Many Americans’ feel like the system isn’t working to benefit them, but to benefit foreigners at the expense of people who are already American citizens. Many people who have spent their life working hard-labored jobs feel that the importation of immigrants from poor parts of the world have cost them their job or forced their wages to go down. The decline in wages and accessibility to these types of blue-collar jobs likely have more to do with the technological revolution and automation than with immigration, but that doesn’t mean people who feel this way don’t have a point.
The reality is that America does bring in low-skilled immigrants and needs to transition to a more modern, merit-based immigration system.

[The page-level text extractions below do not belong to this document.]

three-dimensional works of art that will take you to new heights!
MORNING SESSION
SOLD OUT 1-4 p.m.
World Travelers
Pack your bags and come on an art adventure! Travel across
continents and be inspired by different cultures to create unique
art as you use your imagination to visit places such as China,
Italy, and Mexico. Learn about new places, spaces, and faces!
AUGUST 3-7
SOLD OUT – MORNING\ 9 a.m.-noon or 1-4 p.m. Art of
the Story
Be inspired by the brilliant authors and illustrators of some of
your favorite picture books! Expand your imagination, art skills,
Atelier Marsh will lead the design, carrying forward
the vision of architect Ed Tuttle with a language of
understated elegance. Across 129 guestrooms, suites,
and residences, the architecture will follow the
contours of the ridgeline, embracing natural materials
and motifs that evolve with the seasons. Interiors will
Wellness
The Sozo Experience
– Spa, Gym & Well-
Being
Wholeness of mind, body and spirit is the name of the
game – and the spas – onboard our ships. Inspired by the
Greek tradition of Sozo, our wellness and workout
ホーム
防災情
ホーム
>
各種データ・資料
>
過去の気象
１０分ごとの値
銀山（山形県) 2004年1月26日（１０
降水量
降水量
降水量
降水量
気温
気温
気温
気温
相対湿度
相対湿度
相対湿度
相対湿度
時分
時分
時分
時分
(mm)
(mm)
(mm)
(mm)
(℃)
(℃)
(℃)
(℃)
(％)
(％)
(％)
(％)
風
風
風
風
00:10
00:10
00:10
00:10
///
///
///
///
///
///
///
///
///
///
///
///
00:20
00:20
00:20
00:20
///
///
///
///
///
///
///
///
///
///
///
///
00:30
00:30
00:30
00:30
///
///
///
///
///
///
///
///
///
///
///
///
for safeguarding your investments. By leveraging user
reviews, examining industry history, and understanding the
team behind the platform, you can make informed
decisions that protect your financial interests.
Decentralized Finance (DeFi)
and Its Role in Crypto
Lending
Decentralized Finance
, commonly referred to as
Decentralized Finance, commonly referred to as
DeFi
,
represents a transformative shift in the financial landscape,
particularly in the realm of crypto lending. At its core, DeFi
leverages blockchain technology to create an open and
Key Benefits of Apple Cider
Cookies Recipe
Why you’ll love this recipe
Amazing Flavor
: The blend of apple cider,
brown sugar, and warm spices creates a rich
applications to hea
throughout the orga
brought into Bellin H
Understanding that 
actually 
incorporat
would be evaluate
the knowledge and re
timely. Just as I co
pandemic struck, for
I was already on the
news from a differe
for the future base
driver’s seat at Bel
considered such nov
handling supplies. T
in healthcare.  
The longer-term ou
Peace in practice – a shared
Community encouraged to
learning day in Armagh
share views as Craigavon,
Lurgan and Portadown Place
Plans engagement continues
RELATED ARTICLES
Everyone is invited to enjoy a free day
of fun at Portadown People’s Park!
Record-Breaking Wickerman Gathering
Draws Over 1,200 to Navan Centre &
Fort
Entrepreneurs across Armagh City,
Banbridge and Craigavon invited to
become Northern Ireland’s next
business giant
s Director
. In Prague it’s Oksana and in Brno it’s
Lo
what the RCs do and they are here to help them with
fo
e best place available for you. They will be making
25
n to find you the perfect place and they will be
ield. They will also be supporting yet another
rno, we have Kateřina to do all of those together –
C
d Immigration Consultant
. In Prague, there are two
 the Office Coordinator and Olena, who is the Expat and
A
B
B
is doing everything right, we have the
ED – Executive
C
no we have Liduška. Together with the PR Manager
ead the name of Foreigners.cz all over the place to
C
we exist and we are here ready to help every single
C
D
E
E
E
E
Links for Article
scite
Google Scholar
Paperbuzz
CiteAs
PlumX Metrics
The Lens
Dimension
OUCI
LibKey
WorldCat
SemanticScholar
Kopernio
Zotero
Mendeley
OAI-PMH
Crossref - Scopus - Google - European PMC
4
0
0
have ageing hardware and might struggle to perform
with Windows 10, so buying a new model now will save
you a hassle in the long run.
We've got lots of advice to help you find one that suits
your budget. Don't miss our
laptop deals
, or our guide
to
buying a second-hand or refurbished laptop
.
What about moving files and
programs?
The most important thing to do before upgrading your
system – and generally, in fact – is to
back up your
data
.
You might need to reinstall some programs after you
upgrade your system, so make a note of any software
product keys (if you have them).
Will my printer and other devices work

At the same time, immigrants from poor parts of the world are more likely to appreciate the American dream and have respect for values such as freedom of speech and free enterprise, which brings me to the Deferred Action for Childhood Arrivals (DACA) program.
By all account the majority of the 800,000 recipients in the DACA program, are good people, and I don’t think anybody faults them for the law-breaking actions of their parents. These kids were brought here as minors and those who have been law-abiding, and sought out a job and an education deserve the opportunity to continue to be a part of the American dream.
However, a pathway to citizenship cannot be provided for anybody who happens to be here illegally if we don’t secure our borders first.
While the immigration debate can bring out the worst in some people, the need to secure our borders should be something that transcends ideology. The constitution demands that the United States government secure our border, which is something they have clearly failed to do over the past few decades. If a path to citizenship is provided for any group of undocumented immigrants, without the guarantee of first securing the border — that is simply poor public policy and an invite for people to bring their families across our border, with the guarantee that their kids get to stay.
I believe that there is a dark side to today’s immigration debate. Folks on the far-right, whom will slur anybody prepared to go to the negotiating table as shills for “amnesty,” or “open borders,” even when those same people are demanding border security. Those on the far-left will ridicule Democrats who agree to border security as racist. Both Democrats and Republicans should understand that the loudest voices in the immigration debate don’t speak for the American people or the majority of either party’s voters.
I urge all lawmakers on both sides: block out the noise and stick to your principles. Don’t be afraid to tick off some folks. Only then will real, comprehensive immigration reform be possible.